While the new memory technology would be very similar to GDDR5X, there are a few differences of which the major ones include:
- The introduction of an FBGA180 ball package with increased pitch
- A dual channel architecture
There are a lot of design changes that went in developing GDDR6 to achieve the faster transfer speeds, higher bandwidth and in a package that consumers just around the same power or even lower. Samsung states that GDDR6 has 35% lower power input than GDDR5 DRAM.
Coming to the specifications in detail, the Samsung 16 Gb GDDR6 memory die will be built on the 10nm process node which Samsung is calling as the most advanced memory node to date.
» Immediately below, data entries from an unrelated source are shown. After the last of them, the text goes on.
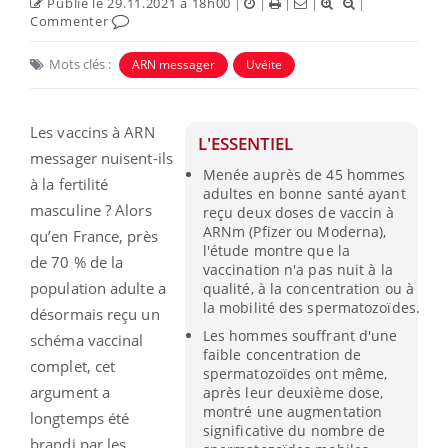
Publié le 29.11.2021 à 18h00
|
|
|
|
|
Commenter
Mots clés :
ARN messager
Uvéite
Les vaccins à ARN
L'ESSENTIEL
messager nuisent-ils
Menée auprès de 45 hommes
à la fertilité
adultes en bonne santé ayant
masculine ? Alors
reçu deux doses de vaccin à
ARNm (Pfizer ou Moderna),
qu’en France, près
l'étude montre que la
de 70 % de la
vaccination n'a pas nuit à la
population adulte a
qualité, à la concentration ou à
la mobilité des spermatozoïdes.
désormais reçu un
Les hommes souffrant d'une
schéma vaccinal
faible concentration de
complet, cet
spermatozoïdes ont même,
argument a
après leur deuxième dose,
montré une augmentation
longtemps été
significative du nombre de
brandi par les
It will double the density of their GDDR5 solution which was composed of a 20nm 8 Gb die. According to Samsung, their solution will be operating at up to 18 Gbps against a previous standard speed of 16 Gbps and that is a big deal here. Each die will be able to deliver a data transfer rate of 72 Gbps and hold a capacity of 2 GB VRAM. The solution will be able to do all of this with 35% lower power input at just 1.35V compared to 1.55V
This means that a solution based on a 384-bit interface and surrounded by 12 DRAM dies could feature up to 24 GB of VRAM while a 256-bit solution can house up to 16 GB of VRAM. That’s twice the VRAM capacity as current generation cards. While VRAM is one thing, the maximum bandwidth output on a 384-bit card can reach a blistering fast 672 GB/s while the 256-bit solution can reach a stunning 448 GB/s transfer rate on existing 14 Gbps dies which are in full production.
GPU Memory Technology Updates
|Graphics Card Name||Memory Technology||Memory Speed||Memory Bus||Memory Bandwidth||Release|
|NVIDIA GeForce GTX 1080||GDDR5X||10.0 Gbps||256-bit||320 GB/s||2016|
|NVIDIA GeForce RTX 2080||GDDR6||14.0 Gbps||256-bit||448GB/s||2018|
|AMD Radeon RX Vega 64||HBM2||1.9 Gbps||2048-bit||483 GB/s||2017|
|AMD Radeon R9 Fury X||HBM1||1.0 Gbps||4096-bit||512 GB/s||2015|
|NVIDIA Titan Xp||GDDR5X||11.4 Gbps||384-bit||547 GB/s||2017|
|NVIDIA Titan V||HBM2||1.7 Gbps||3072-bit||652.8 GB/s||2017|
|NVIDIA GeForce RTX 2080 Ti||GDDR6||14.0 Gbps||384-bit||672GB/s||2018|
|NVIDIA Tesla P100||HBM2||1.4 Gbps||4096-bit||720 GB/s||2016|
|NVIDIA Tesla V100||HBM2||1.7 Gbps||4096-bit||901 GB/s||2017|
NVIDIA Turing GPUs With Better Memory Compression – Effective Memory Bandwidth Increased Up To 50% Over Pascal GPUs, Over 1.5 TB/s
One of the key improvements of Pascal over Maxwell was the faster memory compression algorithms which delivered very high bandwidth by using various compression and caching techniques.
With Turing, we are looking at the third generation of memory compression architecture which is said to effectively deliver up to 50% boost in effective bandwidth when compared to Pascal GPUs. We know that the Pascal GeForce GTX 1080 Ti memory bandwidth was boosted to 1.2 TB/s over the raw 484.4 GB/s bandwidth when using these algorithms and with Turing, NVIDIA is saying that we should expect 50% more effective bandwidth with Memory Compression 3.0.
Since Turing GPU already have higher raw bandwidth compared to Pascal GPUs (RTX 2080 Ti with 616 GB/s), we can expect the effective bandwidth using the new algorithm to reach past 1.5 TB/s which is very good considering it would help games deliver even better performance on higher resolutions which the graphics cards are aiming at.